著者: | 石川 真作 [著] |
ISBN: | 978-4-901988-20-9 |
判型: | A5判上製 |
刊行: | 2013年3月 |
定価: | 6,700円+税 |
ヨーロッパにおける「ムスリム」移民の代表格であるドイツ在住のトルコ系移民が、進められる「社会的統合」施策の中、地域での生活の中から新たな社会関係を構築しようとするリアリティを浮き立たせた人類学研究。ともに生活しトルコ系移民の内部に分け入って活写するそのポテンシャリティは、「多文化共生」「想像の共同体」「トランスナショナリズム」「文化的リテラシー」といった「ことば」の再吟味を促すとともに、日本の今後の移民政策に大きな示唆を与える。
石川 真作
本書は、「移民国家」へと変貌を遂げるドイツにおいて進められる「社会的統合」施策の中、トルコ系移民が社会空間に参入しようとする局面を分析している。
筆者は、1990年代からドイツにおいてトルコ系移民を対象としたフィールドワークを継続してきた。その間に、ドイツ社会とトルコ系移民との関係は、劇的に変化した。かつて血統主義的ナショナリズムを標榜し、良くも悪くも「ドイツ民族」の国家として自己規定してきたドイツは、外国人労働者の受け入れ開始から50年を経る間に断続的に制度を改変し、21世紀に入ると名実ともに「移民国家」となった。そこで展開されるのが「統合」施策である。これは、移民をドイツの社会の一部として受け入れることを意味しており、言語習得と職業訓練により経済的自立を促すことがもっとも重要な課題とされている。一方で、移民の文化をドイツ社会にどのように受け入れるのかという点については、いまだ多くの議論がある。2010年にメルケル首相が言及した「多文化主義の失敗」が示唆するのは、トルコ系移民を含むムスリム移民などの持ち込む「異文化」をドイツ社会に受け入れることの難しさである。

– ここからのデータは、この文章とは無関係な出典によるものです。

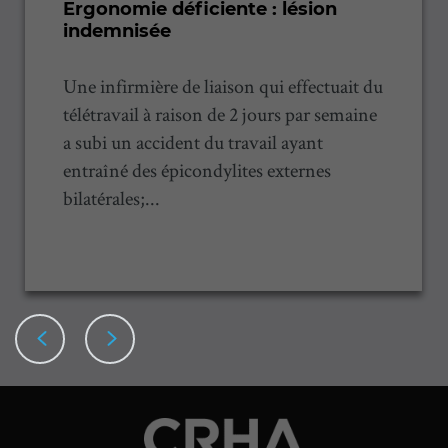
Ergonomie déficiente : lésion
indemnisée
Une infirmière de liaison qui effectuait du
télétravail à raison de 2 jours par semaine
a subi un accident du travail ayant
entraîné des épicondylites externes
bilatérales;...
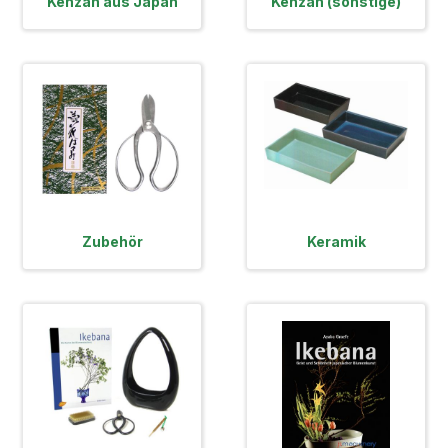
Kenzan aus Japan
Kenzan (sonstige)
Zubehör
Keramik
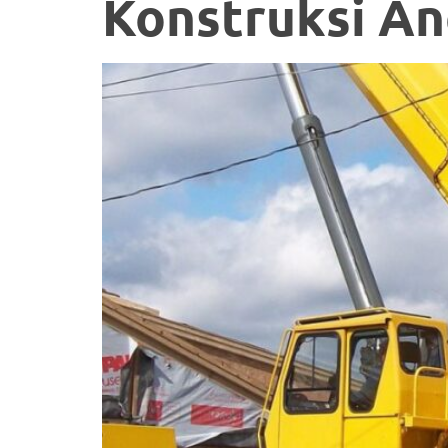
Konstruksi A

この点について、本書では、文化人類学的手法と発想によって斬りこんだ。重要な視点は、生活様式としての「文化」と、言説上の「文化」を区別して捉えることである。すなわち、文化が生活様式であるならば、ある社会で生活を営みながら文化がその社会から乖離しているということは本来あり得ない。そこから考えると、ドイツで生活しているムスリム移民がドイツ社会から乖離した独自の文化的空間を作っているというといるという捉え方は、言説空間において他者化された「イスラーム文化」を対象とした議論である。移民たちの生活がドイツ社会に深く埋め込まれているものである一方で、このような言説上のセグリゲーションは簡単には解消されない。そのような視点から、実際の社会空間において展開される複雑な状況を描き出したいと考えた。現実には移民たちは、そのセグリゲーションさえ利用しながら、ドイツ社会に自らの居場所を確保しようとしている。
そのうえで、ドイツにおける移民の文化の「独自性」を捉えるにあたり、生活様式全体を形成する「文化」そのものとして捉えるのではなく、必要に応じて部分的断片的に出身文化を参照する「文化へのリテラシー」と捉えることを提唱した。そこから、文化的多様性を織り込んだ社会的統合が可能となると論じ、多様性を包含する新たな公共空間を構築する可能性に目を向けている。